Transcribed page contents
--------

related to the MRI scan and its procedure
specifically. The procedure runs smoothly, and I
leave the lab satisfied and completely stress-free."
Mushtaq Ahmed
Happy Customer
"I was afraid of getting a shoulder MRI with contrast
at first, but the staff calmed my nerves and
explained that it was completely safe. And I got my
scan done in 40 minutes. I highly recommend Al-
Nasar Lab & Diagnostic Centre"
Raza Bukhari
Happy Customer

--------

WORK TO COMPLETE – Starting at the line that contains "explained that it", retype every line through the end of the records exactly, and nothing else.

WRITTEN ANSWER –
explained that it was completely safe. And I got my
scan done in 40 minutes. I highly recommend Al-
Nasar Lab & Diagnostic Centre"
Raza Bukhari
Happy Customer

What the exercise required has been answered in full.